■ **Items from a data source**:
----

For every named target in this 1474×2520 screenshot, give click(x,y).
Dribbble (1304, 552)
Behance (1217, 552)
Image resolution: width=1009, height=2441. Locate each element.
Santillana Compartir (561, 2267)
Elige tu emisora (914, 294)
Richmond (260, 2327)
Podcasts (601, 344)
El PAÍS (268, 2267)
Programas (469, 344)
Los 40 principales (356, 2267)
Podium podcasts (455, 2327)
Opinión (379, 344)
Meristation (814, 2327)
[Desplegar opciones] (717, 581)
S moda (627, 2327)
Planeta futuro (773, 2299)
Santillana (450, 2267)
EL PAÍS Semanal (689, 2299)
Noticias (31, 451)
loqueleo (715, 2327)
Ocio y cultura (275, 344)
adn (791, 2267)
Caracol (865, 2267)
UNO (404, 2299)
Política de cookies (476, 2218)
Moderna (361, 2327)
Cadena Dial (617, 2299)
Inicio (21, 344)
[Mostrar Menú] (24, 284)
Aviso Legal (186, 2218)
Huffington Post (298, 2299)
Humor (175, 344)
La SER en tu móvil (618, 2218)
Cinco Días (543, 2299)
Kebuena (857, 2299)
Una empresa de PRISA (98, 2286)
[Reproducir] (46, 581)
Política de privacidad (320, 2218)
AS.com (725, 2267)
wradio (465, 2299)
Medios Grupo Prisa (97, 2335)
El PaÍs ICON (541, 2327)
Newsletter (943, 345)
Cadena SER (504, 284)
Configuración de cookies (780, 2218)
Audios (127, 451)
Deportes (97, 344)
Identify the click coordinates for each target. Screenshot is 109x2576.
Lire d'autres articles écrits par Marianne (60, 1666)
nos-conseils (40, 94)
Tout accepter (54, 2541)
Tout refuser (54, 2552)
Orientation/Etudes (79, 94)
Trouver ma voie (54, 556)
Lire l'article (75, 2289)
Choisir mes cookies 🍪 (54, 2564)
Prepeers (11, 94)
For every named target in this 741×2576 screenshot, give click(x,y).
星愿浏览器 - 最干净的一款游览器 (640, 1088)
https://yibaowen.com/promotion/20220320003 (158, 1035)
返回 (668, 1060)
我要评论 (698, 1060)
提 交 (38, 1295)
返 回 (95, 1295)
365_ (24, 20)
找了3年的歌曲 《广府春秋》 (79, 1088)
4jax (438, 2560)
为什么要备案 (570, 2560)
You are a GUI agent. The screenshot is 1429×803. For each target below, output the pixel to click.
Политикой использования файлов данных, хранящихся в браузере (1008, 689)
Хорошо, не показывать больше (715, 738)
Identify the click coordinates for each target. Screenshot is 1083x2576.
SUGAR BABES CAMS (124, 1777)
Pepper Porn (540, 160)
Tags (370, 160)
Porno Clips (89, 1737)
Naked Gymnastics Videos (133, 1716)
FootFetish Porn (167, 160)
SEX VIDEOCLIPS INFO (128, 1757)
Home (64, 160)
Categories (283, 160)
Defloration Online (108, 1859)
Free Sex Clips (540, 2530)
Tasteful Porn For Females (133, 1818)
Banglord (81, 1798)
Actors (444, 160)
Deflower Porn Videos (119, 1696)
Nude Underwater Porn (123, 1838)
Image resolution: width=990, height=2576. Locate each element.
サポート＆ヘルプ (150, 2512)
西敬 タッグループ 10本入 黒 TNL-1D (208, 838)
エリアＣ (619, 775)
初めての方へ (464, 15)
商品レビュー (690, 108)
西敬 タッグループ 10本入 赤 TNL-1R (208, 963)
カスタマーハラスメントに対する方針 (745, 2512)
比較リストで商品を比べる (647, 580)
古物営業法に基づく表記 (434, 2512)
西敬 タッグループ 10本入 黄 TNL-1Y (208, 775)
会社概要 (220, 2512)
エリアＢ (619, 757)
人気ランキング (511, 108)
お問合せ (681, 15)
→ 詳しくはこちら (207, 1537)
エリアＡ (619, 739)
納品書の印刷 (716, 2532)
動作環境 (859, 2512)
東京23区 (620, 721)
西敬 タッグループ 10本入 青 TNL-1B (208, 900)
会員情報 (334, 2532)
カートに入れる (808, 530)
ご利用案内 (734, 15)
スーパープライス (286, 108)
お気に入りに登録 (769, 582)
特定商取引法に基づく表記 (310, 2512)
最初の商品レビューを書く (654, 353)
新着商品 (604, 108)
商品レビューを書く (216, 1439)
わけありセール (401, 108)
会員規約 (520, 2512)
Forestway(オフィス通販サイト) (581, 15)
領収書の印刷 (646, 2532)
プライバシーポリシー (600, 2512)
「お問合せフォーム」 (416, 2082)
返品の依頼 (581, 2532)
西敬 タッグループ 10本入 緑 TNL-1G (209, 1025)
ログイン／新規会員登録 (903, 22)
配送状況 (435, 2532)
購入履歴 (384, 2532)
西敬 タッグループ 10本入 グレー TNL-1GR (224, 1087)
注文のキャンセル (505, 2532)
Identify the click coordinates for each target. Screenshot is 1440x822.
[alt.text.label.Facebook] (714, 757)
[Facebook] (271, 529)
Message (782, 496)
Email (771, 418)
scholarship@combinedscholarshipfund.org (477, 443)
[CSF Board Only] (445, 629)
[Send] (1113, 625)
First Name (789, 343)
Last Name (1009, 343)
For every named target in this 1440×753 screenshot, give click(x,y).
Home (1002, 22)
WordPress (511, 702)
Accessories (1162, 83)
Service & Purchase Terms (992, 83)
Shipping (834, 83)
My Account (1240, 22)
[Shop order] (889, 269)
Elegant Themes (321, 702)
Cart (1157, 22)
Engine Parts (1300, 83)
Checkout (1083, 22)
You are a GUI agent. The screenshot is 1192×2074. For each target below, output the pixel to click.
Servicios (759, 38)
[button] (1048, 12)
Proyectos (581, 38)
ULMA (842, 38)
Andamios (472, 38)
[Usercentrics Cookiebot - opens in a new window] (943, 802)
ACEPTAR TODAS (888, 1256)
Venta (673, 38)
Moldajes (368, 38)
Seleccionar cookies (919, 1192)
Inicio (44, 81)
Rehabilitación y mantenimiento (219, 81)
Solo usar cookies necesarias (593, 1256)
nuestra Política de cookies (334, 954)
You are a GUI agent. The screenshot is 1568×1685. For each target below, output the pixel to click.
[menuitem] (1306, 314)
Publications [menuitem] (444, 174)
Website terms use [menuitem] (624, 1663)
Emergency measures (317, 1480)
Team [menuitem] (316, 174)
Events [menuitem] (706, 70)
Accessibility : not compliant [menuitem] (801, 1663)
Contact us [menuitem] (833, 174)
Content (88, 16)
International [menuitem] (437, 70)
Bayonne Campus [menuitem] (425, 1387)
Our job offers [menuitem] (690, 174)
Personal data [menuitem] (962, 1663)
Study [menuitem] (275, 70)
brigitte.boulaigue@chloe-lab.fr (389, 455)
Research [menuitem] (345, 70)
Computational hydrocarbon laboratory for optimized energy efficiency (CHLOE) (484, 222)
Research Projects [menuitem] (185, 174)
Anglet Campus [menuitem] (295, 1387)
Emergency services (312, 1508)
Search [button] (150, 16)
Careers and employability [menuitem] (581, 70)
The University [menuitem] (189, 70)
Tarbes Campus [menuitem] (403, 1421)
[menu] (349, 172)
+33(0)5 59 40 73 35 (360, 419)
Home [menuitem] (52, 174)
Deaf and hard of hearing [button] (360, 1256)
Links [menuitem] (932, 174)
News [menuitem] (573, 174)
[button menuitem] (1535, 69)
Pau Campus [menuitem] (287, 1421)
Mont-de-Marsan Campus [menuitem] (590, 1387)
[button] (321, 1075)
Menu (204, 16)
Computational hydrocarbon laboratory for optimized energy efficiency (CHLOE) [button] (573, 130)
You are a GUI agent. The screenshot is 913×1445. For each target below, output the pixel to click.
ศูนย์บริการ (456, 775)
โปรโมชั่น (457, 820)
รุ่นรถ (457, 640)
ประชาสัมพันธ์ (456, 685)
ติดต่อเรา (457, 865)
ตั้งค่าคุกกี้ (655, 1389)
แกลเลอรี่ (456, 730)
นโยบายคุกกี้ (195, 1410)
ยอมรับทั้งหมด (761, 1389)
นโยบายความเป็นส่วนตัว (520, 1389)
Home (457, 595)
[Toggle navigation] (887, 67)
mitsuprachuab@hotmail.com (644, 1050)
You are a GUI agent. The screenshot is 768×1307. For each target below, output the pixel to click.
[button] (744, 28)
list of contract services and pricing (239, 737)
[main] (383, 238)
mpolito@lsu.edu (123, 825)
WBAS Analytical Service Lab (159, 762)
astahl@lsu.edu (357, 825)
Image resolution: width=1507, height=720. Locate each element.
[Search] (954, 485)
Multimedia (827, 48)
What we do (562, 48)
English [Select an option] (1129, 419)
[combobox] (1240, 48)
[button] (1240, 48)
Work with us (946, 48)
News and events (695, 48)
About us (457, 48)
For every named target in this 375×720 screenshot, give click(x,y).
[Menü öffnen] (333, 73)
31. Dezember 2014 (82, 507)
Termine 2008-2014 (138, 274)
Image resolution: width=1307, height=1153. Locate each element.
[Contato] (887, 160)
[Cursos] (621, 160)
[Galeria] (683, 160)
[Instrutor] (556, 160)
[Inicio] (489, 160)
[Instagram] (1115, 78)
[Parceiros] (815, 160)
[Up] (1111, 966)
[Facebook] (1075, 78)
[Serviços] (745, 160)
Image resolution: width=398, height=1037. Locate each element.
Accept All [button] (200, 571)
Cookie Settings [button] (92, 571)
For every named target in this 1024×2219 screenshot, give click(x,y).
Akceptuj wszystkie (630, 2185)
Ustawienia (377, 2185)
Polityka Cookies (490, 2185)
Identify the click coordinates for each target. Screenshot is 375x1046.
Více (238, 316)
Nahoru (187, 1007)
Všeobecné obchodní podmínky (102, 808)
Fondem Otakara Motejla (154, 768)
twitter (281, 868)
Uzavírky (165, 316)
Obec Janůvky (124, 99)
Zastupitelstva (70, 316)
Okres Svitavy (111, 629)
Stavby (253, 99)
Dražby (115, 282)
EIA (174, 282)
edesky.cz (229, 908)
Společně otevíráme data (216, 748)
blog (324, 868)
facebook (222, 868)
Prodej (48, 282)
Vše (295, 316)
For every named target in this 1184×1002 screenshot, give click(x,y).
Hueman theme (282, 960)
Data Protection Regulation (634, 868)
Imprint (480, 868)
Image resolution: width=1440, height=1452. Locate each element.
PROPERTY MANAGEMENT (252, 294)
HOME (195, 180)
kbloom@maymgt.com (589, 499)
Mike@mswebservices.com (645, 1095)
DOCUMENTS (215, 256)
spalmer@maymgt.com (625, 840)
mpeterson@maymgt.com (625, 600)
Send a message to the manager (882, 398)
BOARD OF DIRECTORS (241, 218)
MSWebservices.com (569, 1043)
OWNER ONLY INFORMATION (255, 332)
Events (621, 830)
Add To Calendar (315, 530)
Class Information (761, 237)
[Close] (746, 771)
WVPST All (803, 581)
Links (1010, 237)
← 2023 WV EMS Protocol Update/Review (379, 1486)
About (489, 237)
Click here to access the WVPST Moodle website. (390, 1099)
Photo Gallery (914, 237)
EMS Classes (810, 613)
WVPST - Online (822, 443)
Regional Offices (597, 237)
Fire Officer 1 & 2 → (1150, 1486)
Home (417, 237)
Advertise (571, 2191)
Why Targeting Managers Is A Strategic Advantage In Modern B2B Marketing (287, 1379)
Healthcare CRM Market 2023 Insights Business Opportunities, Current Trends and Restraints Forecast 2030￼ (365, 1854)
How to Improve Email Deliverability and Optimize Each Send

----

■ **TO DO**: Go through the data above and return each line containing the string "Locate".

■ **TASK RESPONSE**:
Image resolution: width=1009, height=2441. Locate each element.
Image resolution: width=990, height=2576. Locate each element.
Image resolution: width=1507, height=720. Locate each element.
Image resolution: width=1307, height=1153. Locate each element.
Image resolution: width=398, height=1037. Locate each element.
Image resolution: width=1440, height=1452. Locate each element.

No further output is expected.